* **INFORMATION SUPPLIED**

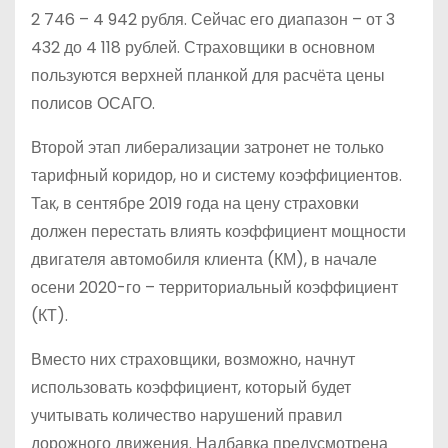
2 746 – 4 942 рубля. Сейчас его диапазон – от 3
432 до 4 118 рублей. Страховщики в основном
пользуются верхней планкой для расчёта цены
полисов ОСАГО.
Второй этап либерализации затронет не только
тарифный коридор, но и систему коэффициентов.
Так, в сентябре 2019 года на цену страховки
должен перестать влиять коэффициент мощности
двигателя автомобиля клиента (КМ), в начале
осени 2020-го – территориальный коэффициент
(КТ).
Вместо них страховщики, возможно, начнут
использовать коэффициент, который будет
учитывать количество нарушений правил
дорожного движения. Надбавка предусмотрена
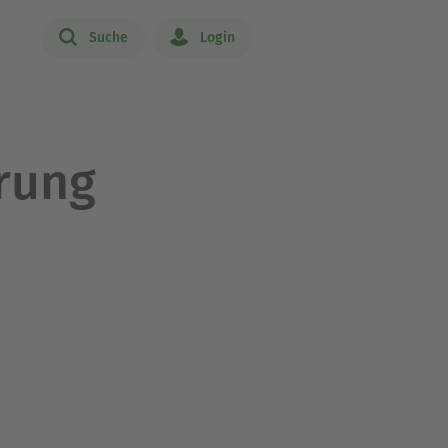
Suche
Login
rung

---

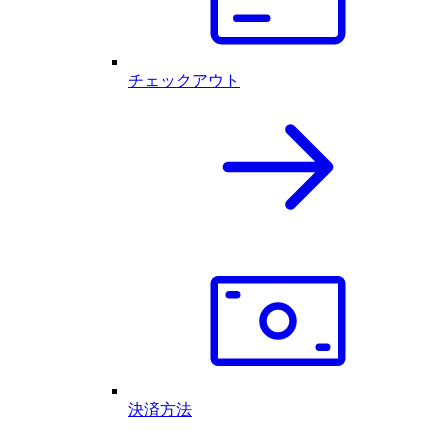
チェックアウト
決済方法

* * *

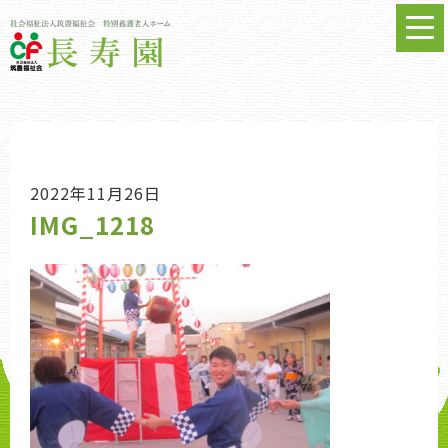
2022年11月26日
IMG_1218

* **EXERCISE DETAILS**
Above are the lines; repeat exactly the ones from the line containing "2 746 – 4 942" down to the line containing "тарифный коридор, но и систему коэффициентов.", both inclusive.

* **RESULT OF THIS TASK**
2 746 – 4 942 рубля. Сейчас его диапазон – от 3
432 до 4 118 рублей. Страховщики в основном
пользуются верхней планкой для расчёта цены
полисов ОСАГО.
Второй этап либерализации затронет не только
тарифный коридор, но и систему коэффициентов.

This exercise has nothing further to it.